2. Description of the Related Art Investigation of the function of lymphocytes, which play an important role in the immune surveillance mechanism, and the proportion of their subsets (subfractions) is important for the diagnosis of various diseases, particularly immunodeficiency and autoimmune diseases. It is important to know the change of the condition. In addition, when performing blood transfusion or organ transplantation including bone marrow transplantation, it is important to examine the compatibility of HLA (major histocompatibility antigen), which is a type of leukocyte, for suppressing rejection or side effects after transplantation.

[0003] In these tests, furthermore, in order to analyze the killer activity of lymphocytes in tumor immunity and the interaction between cells, the separation of mononuclear cells is an indispensable technique. It is desired to provide a method.

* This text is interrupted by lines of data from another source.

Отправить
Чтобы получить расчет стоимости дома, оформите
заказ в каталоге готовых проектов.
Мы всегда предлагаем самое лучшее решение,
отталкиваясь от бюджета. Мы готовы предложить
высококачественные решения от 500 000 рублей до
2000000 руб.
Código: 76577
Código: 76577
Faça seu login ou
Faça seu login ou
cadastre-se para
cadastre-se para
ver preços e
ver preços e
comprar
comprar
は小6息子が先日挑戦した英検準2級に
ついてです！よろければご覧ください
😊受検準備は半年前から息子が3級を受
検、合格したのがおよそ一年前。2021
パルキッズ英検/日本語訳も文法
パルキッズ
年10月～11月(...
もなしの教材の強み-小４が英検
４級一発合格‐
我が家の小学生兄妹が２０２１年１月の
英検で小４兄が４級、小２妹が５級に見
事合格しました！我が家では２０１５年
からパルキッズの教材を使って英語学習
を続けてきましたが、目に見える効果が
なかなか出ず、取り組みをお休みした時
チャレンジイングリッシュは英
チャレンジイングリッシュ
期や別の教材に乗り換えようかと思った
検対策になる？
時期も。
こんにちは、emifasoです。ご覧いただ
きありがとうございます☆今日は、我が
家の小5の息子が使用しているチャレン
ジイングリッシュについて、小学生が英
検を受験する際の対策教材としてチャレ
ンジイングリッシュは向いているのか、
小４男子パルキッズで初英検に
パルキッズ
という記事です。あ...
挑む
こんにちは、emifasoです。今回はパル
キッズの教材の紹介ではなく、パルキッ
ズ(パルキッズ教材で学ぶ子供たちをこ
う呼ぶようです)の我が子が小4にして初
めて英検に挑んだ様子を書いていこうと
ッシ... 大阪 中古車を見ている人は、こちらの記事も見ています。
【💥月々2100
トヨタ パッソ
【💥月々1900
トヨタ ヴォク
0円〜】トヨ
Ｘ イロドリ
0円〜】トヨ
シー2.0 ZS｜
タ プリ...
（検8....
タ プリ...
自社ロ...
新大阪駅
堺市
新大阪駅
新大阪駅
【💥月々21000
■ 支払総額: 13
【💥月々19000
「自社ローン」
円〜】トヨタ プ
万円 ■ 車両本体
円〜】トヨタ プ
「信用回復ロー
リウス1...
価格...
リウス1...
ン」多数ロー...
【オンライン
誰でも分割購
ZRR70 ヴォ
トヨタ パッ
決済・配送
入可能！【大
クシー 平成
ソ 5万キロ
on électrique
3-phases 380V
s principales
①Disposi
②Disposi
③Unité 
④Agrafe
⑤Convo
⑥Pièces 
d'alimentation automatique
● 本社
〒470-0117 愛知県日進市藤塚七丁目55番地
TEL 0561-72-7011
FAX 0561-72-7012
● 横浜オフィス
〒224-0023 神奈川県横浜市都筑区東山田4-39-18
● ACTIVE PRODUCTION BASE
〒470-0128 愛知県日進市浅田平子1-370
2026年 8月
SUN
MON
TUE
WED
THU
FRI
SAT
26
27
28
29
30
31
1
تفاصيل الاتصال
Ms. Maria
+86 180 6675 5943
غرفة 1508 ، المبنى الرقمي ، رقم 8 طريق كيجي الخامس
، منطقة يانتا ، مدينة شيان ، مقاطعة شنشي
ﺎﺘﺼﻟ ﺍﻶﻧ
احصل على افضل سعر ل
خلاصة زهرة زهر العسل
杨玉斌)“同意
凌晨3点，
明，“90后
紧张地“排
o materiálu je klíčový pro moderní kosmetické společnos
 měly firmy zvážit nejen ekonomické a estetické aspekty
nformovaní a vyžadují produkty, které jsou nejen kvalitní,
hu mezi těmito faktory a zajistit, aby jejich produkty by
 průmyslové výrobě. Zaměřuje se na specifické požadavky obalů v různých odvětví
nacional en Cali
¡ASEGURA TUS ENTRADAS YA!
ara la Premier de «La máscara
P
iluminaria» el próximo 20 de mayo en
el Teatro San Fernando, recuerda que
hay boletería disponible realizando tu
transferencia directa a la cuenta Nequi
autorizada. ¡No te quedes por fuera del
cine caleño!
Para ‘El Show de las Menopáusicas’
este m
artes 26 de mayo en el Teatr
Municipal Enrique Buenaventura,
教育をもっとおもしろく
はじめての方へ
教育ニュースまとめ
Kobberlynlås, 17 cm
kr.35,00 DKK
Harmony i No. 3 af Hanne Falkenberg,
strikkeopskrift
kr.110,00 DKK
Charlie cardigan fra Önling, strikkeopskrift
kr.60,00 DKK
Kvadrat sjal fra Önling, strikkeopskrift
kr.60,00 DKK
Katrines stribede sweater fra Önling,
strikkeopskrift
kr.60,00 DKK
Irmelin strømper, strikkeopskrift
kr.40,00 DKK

[0004] The most common technique for separating mononuclear cells from human peripheral blood is 5.7% w / v Ficoll 40.
0 and 9.0% w / v aqueous solution of sodium diatrizoate, Ficoll-Paque (registered trademark, Pharmacia Fine Chemicals (Registered trademark) whose specific gravity (density) is adjusted to 1.077 g / ml. Pharmacia FineCh
emicals).

This method comprises the following basic steps (1) to
(4). (1) placing a predetermined amount of Ficoll pack on the bottom of the test tube; (2) carefully pipetting the neat or diluted blood sample onto the Ficoll pack; (3) preparing the Ficoll pack. The Ficoll-packed blood preparation is placed in a 400-mm basin so that blood components having a specific gravity greater than the specific gravity will travel into or pass through the Ficoll-pack.
Centrifuging at ~ 500G for about 30-40 minutes,
(4) A step of collecting a mononuclear cell layer separated above the Ficoll pack with a pipette.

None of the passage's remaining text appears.